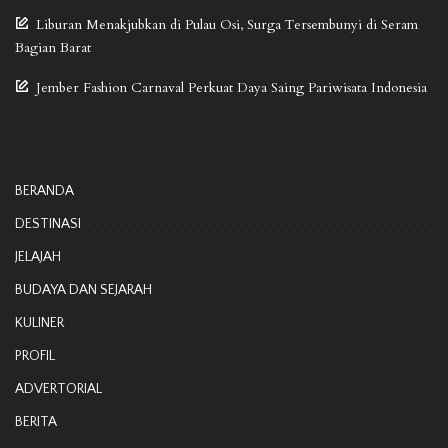
Liburan Menakjubkan di Pulau Osi, Surga Tersembunyi di Seram
Bagian Barat
Jember Fashion Carnaval Perkuat Daya Saing Pariwisata Indonesia
BERANDA
DESTINASI
JELAJAH
BUDAYA DAN SEJARAH
KULINER
PROFIL
ADVERTORIAL
BERITA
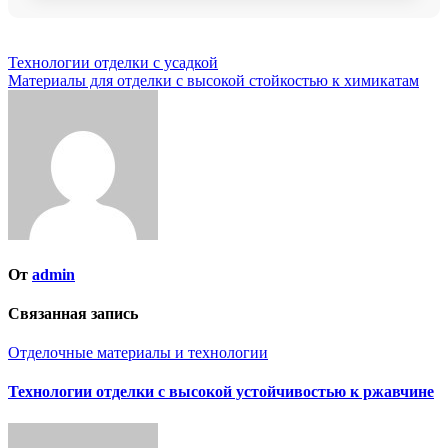
Навигация
Технологии отделки с усадкой
Материалы для отделки с высокой стойкостью к химикатам
по
записям
От
admin
Связанная запись
Отделочные материалы и технологии
Технологии отделки с высокой устойчивостью к ржавчине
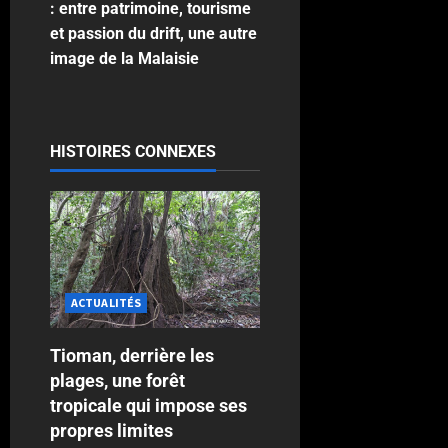
: entre patrimoine, tourisme
et passion du drift, une autre
image de la Malaisie
HISTOIRES CONNEXES
ACTUALITÉS
Tioman, derrière les
plages, une forêt
tropicale qui impose ses
propres limites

• Task prompt
Would you retype every record above exactly, leaving out the pictures?

• Output for this exercise
Liburan Menakjubkan di Pulau Osi, Surga Tersembunyi di Seram
Bagian Barat
Jember Fashion Carnaval Perkuat Daya Saing Pariwisata Indonesia
BERANDA
DESTINASI
JELAJAH
BUDAYA DAN SEJARAH
KULINER
PROFIL
ADVERTORIAL
BERITA
Навигация
Технологии отделки с усадкой
Материалы для отделки с высокой стойкостью к химикатам
по
записям
От
admin
Связанная запись
Отделочные материалы и технологии
Технологии отделки с высокой устойчивостью к ржавчине
: entre patrimoine, tourisme
et passion du drift, une autre
image de la Malaisie
HISTOIRES CONNEXES
ACTUALITÉS
Tioman, derrière les
plages, une forêt
tropicale qui impose ses
propres limites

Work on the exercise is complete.